DIRECTIONS FOR THIS TASK =
Each line below from the line with "San Francisco looks" to the line with "PO Box 3477" must be copied exactly, including those two, and no picture may appear in the copy.

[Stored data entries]
- - - - -

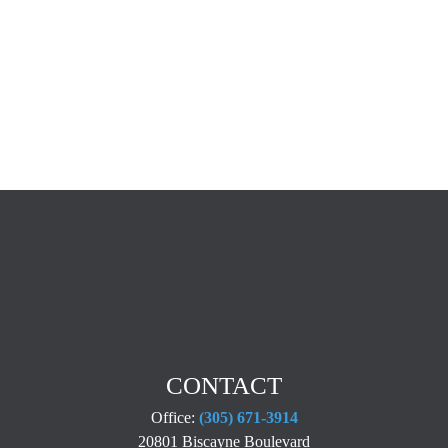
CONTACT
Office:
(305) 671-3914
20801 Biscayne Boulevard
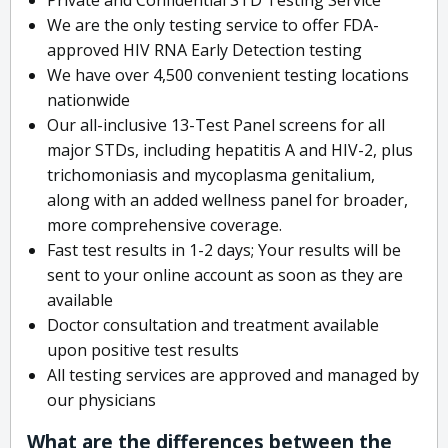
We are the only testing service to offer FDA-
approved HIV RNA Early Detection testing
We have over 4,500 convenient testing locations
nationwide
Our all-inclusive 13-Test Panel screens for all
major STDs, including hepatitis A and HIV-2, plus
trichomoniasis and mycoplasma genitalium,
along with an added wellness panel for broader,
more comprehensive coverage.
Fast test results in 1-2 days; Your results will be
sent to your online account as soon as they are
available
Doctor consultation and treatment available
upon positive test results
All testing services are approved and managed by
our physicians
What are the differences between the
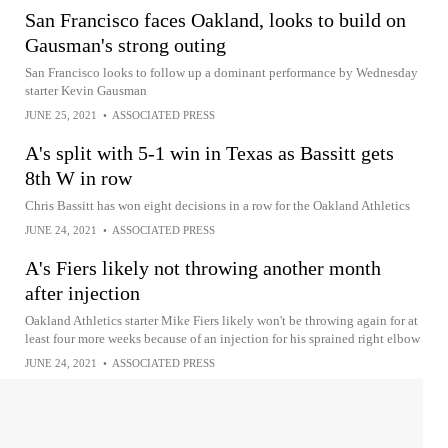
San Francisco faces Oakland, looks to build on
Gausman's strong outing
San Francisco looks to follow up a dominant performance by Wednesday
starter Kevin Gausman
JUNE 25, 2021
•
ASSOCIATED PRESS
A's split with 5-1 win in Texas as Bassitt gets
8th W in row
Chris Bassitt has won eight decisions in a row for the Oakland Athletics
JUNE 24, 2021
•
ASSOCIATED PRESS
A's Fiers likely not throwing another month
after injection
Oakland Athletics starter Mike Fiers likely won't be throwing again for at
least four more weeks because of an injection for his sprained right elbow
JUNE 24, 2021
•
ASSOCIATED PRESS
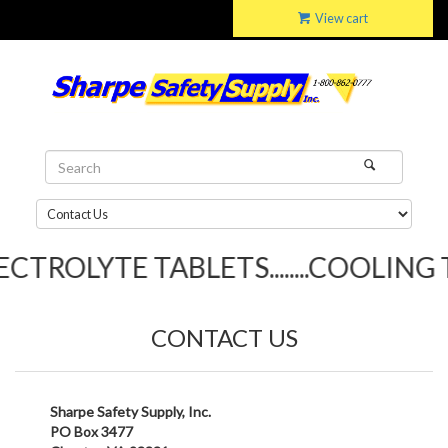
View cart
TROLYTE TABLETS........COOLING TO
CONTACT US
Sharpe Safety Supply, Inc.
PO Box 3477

- - - - -

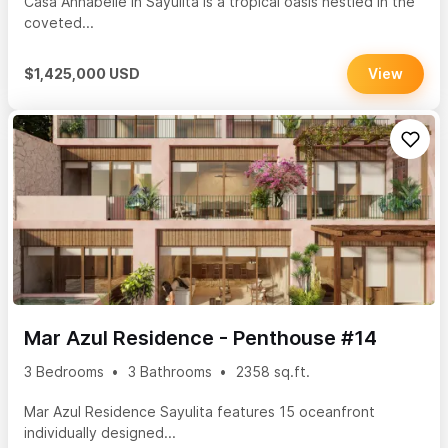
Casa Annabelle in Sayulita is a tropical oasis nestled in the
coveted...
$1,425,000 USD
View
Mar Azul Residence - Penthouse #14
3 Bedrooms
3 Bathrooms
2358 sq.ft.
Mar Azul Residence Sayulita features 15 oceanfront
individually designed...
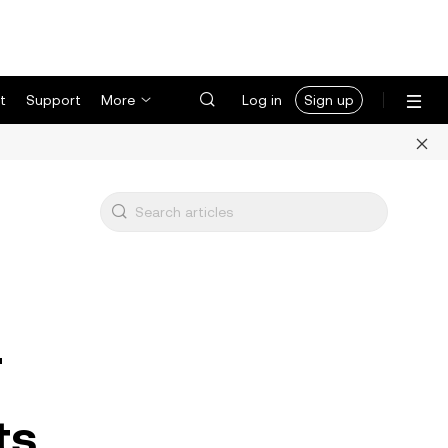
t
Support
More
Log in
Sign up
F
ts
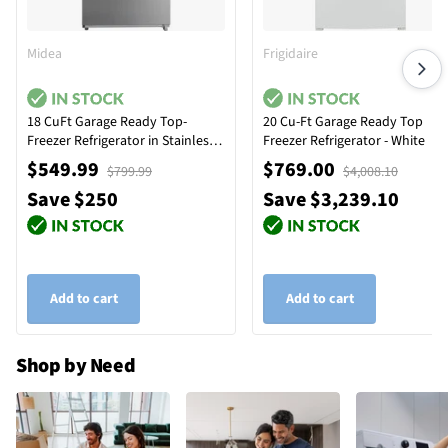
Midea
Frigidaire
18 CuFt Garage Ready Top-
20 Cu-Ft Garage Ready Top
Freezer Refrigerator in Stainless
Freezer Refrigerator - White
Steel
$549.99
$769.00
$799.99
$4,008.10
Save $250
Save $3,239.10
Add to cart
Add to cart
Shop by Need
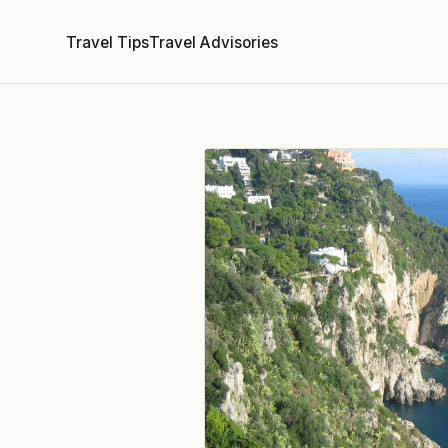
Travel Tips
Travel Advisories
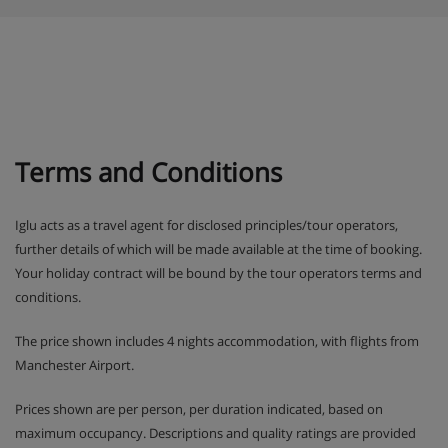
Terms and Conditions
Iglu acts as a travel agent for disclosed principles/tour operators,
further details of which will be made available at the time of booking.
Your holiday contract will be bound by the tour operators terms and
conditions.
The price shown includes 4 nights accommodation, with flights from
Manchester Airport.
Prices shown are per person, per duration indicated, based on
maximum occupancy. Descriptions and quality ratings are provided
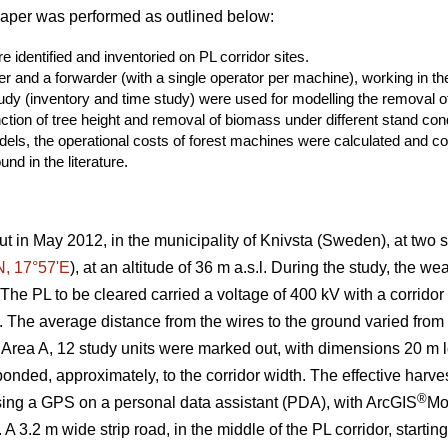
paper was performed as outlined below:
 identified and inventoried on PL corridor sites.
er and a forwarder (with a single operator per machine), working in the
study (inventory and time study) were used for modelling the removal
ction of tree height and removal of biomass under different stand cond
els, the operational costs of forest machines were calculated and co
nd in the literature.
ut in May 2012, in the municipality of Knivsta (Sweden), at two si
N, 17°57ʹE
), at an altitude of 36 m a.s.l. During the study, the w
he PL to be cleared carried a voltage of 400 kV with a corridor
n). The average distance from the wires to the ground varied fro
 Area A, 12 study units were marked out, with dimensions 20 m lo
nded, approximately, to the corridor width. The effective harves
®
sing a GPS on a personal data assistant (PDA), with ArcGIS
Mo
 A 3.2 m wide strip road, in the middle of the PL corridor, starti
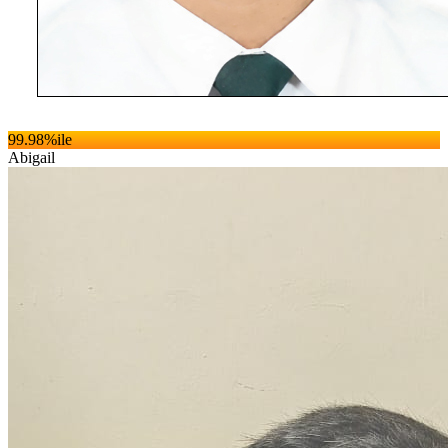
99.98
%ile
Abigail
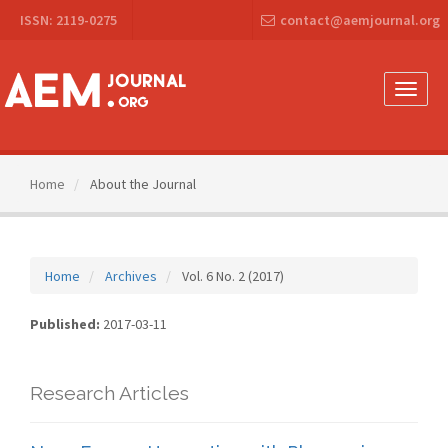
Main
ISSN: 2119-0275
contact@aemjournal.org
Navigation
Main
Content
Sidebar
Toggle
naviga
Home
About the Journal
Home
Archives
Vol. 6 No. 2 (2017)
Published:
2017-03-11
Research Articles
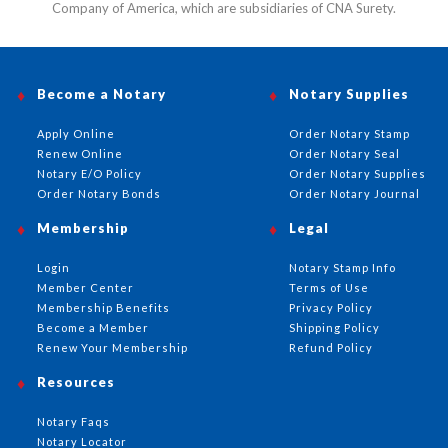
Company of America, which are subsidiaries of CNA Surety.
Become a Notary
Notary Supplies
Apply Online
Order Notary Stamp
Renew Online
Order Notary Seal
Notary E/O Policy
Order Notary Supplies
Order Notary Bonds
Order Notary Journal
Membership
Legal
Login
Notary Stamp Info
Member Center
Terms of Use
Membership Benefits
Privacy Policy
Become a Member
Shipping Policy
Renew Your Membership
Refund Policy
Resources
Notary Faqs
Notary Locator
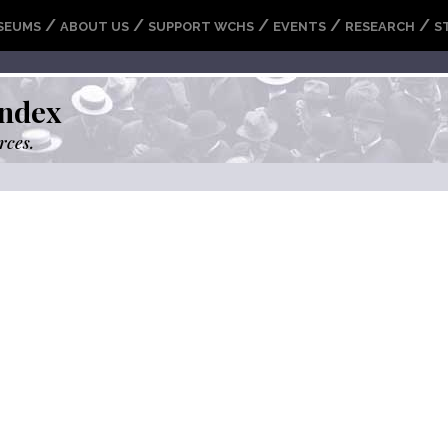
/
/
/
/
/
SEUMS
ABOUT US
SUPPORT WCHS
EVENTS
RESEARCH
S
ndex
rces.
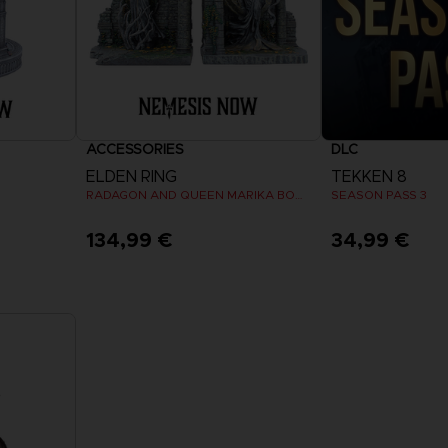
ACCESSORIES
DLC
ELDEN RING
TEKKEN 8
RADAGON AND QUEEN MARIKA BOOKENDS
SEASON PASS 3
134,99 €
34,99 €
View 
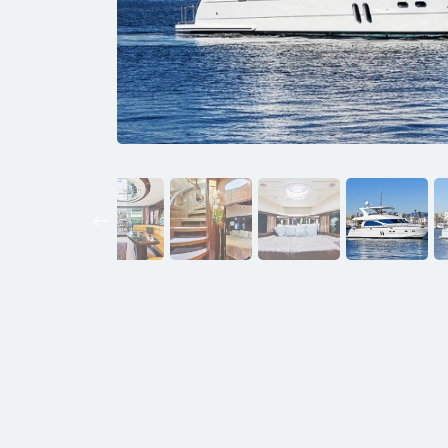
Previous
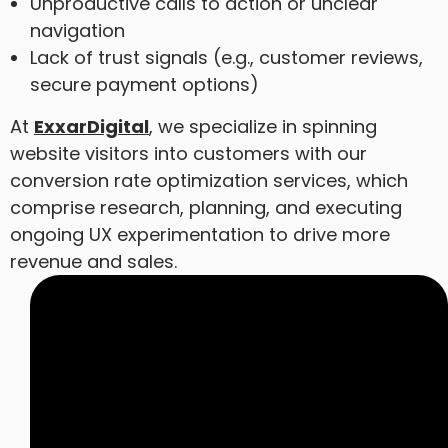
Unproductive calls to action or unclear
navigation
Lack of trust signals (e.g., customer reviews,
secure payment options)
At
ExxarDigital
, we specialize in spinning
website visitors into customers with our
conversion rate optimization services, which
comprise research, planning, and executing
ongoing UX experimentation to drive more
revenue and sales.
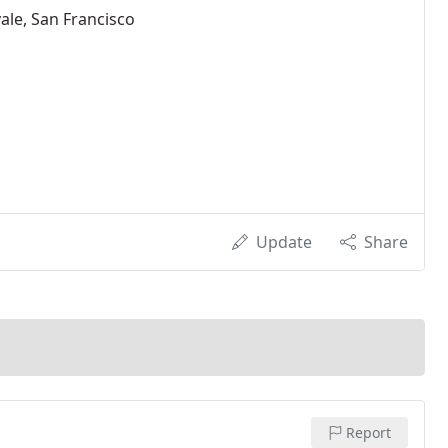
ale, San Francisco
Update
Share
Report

- - - - -

REPLY =
San Francisco looks to follow up a dominant performance by Wednesday
starter Kevin Gausman
JUNE 25, 2021
•
ASSOCIATED PRESS
A's split with 5-1 win in Texas as Bassitt gets
8th W in row
Chris Bassitt has won eight decisions in a row for the Oakland Athletics
JUNE 24, 2021
•
ASSOCIATED PRESS
A's Fiers likely not throwing another month
after injection
Oakland Athletics starter Mike Fiers likely won't be throwing again for at
least four more weeks because of an injection for his sprained right elbow
JUNE 24, 2021
•
ASSOCIATED PRESS
View cart
TROLYTE TABLETS........COOLING TO
CONTACT US
Sharpe Safety Supply, Inc.
PO Box 3477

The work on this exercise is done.